Après de longs et pénibles essais de la voiture, les défauts de la ZX sont vite corrigés (suspension, équilibre, puissance, trajectoire, sécurité…). En quelques mois, grâce à Pierre et à son fidèle copilote Michel Perrin, les ‘’Chevaux sauvages’’ ne cessent d’évoluer. Avec son copilote Michel Perrin, le duo formait un équipage redoutable. Il était impossible pour les autres marques d’aller les chercher, à la régulière. Avec cette voiture, le duo sera sacré quatre fois Champion du Monde FIA des Rallyes Tout Terrain (1993, 1994, 1995 et 1996). De quoi faire rugir de jalousie, n’importe quel lion en cage !
En dehors de sa rage de gagner, si un jour, vous croisez Pierre Lartigue sur une épreuve ou dans la vie, vous ne pourrez pas oublier sa gentillesse et sa courtoisie. Que vous soyez pro ou amateur, il ne fait jamais de différence entre ces deux mondes. Selon lui, chacun a sa chance du moment que les règles sont respectées. D’ailleurs, durant toute sa grande carrière, pas une seconde, il n’a oublié d’où il venait. Un patriarche agriculteur qui lui a inculqué les valeurs essentielles du respect et du partage. De plus, Pierre Lartigue a toujours été reconnaissant envers les membres de son équipe « je fais confiance aux autres parce que, j’ai confiance enmoi. Ce n’est pas plus simple que cela ».
Comme René Metge, il est un metteur au point, hors pair.
Pointilleux, assurément. Aux bivouacs, il explique avec minuties, ce qui va, et ce qui ne va pas sur la Citroën ZX. Son ressenti de la journée était pour les ingénieurs de Citroën Sport un atout enrichissant pour améliorer les performances du véhicule, à tel point que par moment, le discours ressemblait à celui des paddocks, que l’on retrouve en Formule 1.

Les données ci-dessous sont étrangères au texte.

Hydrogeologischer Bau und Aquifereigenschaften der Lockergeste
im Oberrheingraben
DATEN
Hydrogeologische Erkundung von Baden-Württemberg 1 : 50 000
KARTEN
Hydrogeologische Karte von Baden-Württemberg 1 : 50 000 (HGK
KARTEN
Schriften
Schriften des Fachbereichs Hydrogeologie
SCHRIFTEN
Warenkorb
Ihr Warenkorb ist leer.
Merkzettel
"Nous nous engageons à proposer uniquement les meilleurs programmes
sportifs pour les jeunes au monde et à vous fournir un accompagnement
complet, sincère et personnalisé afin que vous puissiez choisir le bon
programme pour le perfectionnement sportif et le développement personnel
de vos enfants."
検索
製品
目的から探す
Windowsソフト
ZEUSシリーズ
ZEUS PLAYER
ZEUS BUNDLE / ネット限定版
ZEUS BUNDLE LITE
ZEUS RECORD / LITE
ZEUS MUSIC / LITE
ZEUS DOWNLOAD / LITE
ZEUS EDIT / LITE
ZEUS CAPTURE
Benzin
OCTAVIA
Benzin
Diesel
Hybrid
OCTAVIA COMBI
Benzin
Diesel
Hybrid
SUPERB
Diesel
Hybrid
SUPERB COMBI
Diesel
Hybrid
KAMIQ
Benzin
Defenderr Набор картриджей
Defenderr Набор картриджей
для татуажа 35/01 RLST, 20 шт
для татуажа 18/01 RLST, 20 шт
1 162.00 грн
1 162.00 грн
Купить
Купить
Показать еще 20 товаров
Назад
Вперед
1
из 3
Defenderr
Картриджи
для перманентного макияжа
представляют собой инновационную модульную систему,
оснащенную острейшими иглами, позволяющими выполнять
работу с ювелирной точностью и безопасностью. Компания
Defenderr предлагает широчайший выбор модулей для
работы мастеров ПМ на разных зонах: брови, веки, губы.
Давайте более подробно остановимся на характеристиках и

Battant comme jamais jusqu’au bout des ongles, Pierre Lartigue n’aime pas voir les feux arrière d’un autre véhicule. Son caractère bien trempé l’oblige à se surpasser et à déposer ses adversaires, tout comme lorsqu’il s’essayait entre les vignes de l’exploitation familiale. C’est sûr, elle vient de là cette envie de constamment vouloir être le premier. Quand il commence à se lancer dans la bagarre pour le Podium, son pilotage, sa maîtrise, son enthousiasme et l’art de la ruse suffisaient pour vaincre, les meilleurs d’entre eux. « L’expérience est nécessaire, disait-il ».

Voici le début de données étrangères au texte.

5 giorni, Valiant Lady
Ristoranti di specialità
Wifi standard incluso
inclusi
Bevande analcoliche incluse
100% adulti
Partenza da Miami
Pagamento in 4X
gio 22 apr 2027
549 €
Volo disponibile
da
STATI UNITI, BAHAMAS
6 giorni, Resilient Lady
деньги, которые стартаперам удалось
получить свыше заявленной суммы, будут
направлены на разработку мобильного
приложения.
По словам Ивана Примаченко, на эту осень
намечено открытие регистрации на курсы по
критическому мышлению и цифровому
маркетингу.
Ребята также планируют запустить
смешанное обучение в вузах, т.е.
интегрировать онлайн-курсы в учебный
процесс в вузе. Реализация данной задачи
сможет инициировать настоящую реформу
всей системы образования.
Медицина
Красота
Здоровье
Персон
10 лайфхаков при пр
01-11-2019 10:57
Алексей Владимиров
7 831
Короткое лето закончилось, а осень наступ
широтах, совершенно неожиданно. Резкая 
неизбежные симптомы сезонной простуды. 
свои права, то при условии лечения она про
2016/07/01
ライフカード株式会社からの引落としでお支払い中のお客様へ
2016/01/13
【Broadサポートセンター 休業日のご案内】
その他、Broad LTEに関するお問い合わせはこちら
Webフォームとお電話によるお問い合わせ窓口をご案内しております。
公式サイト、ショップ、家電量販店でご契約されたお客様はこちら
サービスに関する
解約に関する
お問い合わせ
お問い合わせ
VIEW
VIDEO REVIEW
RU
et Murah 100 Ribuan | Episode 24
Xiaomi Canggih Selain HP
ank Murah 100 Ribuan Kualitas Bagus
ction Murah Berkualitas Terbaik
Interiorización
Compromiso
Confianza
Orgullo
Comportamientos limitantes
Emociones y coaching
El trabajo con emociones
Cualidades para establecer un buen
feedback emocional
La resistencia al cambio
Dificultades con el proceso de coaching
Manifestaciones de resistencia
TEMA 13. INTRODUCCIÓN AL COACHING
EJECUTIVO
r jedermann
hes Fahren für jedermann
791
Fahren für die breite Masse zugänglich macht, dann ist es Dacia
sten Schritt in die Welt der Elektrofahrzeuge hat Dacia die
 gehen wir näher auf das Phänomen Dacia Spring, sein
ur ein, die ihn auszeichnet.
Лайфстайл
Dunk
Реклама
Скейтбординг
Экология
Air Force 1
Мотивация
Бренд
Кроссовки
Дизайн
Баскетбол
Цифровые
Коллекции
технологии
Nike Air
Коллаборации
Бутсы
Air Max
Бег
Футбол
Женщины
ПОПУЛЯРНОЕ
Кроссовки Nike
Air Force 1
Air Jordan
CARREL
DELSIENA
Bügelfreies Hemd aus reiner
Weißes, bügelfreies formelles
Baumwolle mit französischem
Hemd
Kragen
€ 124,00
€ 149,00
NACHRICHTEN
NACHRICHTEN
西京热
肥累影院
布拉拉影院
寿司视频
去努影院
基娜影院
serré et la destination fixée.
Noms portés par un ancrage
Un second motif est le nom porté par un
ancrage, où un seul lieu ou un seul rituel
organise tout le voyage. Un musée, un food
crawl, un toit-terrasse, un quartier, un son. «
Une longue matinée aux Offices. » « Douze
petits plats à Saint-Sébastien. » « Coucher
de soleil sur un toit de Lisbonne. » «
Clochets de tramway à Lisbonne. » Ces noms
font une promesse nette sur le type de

Un palmarès impressionnant avec la ZX
De 1983 à 1997, il remporte 32 victoires en Rallye-Raid, dont 3 victoires sur le Paris-Dakar, avec la Citroën ZX (1994-1995-1996).
Cette Citroën ZX lui offre aussi une superbe victoire sur la première édition du Paris-Moscou-Pékin, en 1992.
Pierre Lartigue a été sacré quatre fois Champion du Monde des Rallyes Tout Terrain (1993, 1994, 1995 et 1996).
Avec son copilote, Michel Périn qui a été six fois Champion du Monde en Rallyes-Raids. Tous les deux ont vécu en 1992, une extraordinaire aventure humaine sur le Paris-Moscou-Pékin, durant 27 jours, à la vitesse d’un TGV ! Partir du Trocadéro le 1er septembre pour rouler sur les pas des pionniers de la Croisière Jaune, c’est un moment que peu de concurrents ont connu dans l’histoire de l’automobile.
Un repos bien mérité
Son plus grand regret, c’est lorsque Citroën a arrêté la compétition en Rallye-Raid pour une question de règlement. Malgré tout, sa plus grande satisfaction restera sa victoire sur le Paris-Moscou-Pékin de1992, avec la Citroën ZX, qui, elle, la comblée de couronnes, plusieurs années.